Co-operation and accountability

27th October 2006 at 01:00
Pentland School employs a variety of systems to maintain its happy and secure family ethos and help ensure learning and teaching in a polite and respectful atmosphere.

Co-operative Learning

The boys in Lorraine Haughey's maths class are learning that good manners are just as important to success as a grasp of times tables. The class is using co-operative learning, a system well developed by North Lanarkshire Council that requires pupils to split into groups. Contrary to traditional groupwork, however, everyone is dependent upon each other and every pupil must be able to take accountability for the answers that are reached.

Co-operative learning is used widely in the school. Crucially, it requires the pupils to place social skills to the fore, alongside their work.

The class of six is split into three pairs - predetermined by Ms Haughey - and asked to agree on team names, which both pupils in each pair have to be happy with. After a brief dispute in one pair about the merits of being known as the Division Dividers, the class is ready.

The pairs break off, repeatedly coming back together to compare progress as a class. All the while, Ms Haughey keeps an eye on how the pairs are working together as much as the answers they are coming up with.

"The way Gary is sitting shows he's not willing to participate," she observes, as the boy in question slouches. Gary, after a little cajoling, pulls himself up and starts setting about the task with renewed enthusiasm.

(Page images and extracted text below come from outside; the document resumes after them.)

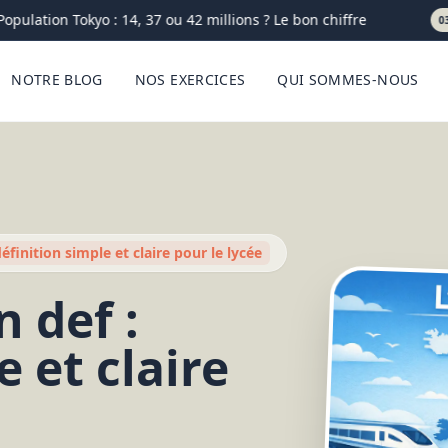
lation Tokyo : 14, 37 ou 42 millions ? Le bon chiffre
03-08
NOTRE BLOG
NOS EXERCICES
QUI SOMMES-NOUS
finition simple et claire pour le lycée
 def :
e et claire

The pairs are expected to complement each other's progress and cannot rely on a more enthusiatic pupil doing all the work. One boy, Ryan, has had problems in the past that have led to angry outbursts. At times during the class he becomes frustrated and fidgety. His partner, Conner, seems to know to ease off and let Ryan come round in his own time.

When the class ends, as well as having found the answers, each pupil is expected to praise his partner. One pair are overheard: "You're brilliant at your times tables." "So are you." "Thanks for coming up with the snazzy name."

Golden time

Golden time is rigidly meritocratic: it is a system where, if the pupils behave and work well over the week, they can be among the first to pick their favoured activity on Friday afternoon. Behave badly and their chance will never come.

"Golden time is huge here," says class teacher Lorraine Haughey. "The children chose each of the clubs and outings. So they are ultimately working towards a wage at the end of the week."

Ryan has lashed out at classmates in the past. As a result, his points total has often left him fidgeting on his seat while others have their pick of activities. This week, however, Ryan has done well and is one of the first to choose his activity.

He knows exactly what he wants: an afternoon in Kokos leisure centre. The problem is that the number of boys picking Kokos is greater than the number of spaces, so Ryan has to roll a giant die for the chance to go. He rolls a one. He shuffles back to his seat, clearly disappointed, but there is no sign of the type of outburst that used to greet such setbacks.

Later, Ryan is meticulously sanding a wooden box he has made, woodcraft having been his back-up choice. When the school gathers and looks back on the afternoon's activities, with bashful pride, Ryan shows everyone his box and the Saltire he has painted on to it.


David is frank about why he and his friend Kieran are spending part of their lunchtime in a mediation session with the behaviour support teacher, Kathleen Cassidy. "Our behaviour is appalling," he explains.

There are few problems in school, but David (10) and Kieran (9) are near neighbours who, once they get home, seem to exacerbate each other's bad behaviour. They have come to see Mrs Cassidy after a messy incident involving fake blood and police visits.

At the start of the session, both boys signed a contract agreeing to act upon whatever resolution they come up with; the nature of the mediation session is that they must realise the consequences of their behaviour and provide solutions themselves.

At first, David does most of the talking. Kieran is newer to the school and less comfortable; his contributions are barely audible.

Mrs Cassidy asks David whether he would throw fake blood over teachers if Kieran asked him to do it. He is blunt: "This is an honest answer. I would say 'Yeah'. But after this talk, I probably wouldn't."

David suggests a solution: that he and Kieran remain friends in school, but that elsewhere they only say 'Hi' in passing and do not hang around together. He proposes one exception: if he is involved in a game of football with a lot of people, it would probably be OK for Kieran to join in.

Kieran is not so sure. As the mediation session draws to a close, he makes a hard-headed suggestion: "If he's playing football, I shouldn't play. I'm going to walk away."

Mrs Cassidy closes the session after establishing that the boys will act upon Kieran's proposal. David strides around the table to shake Kieran's hand and ruffle his hair.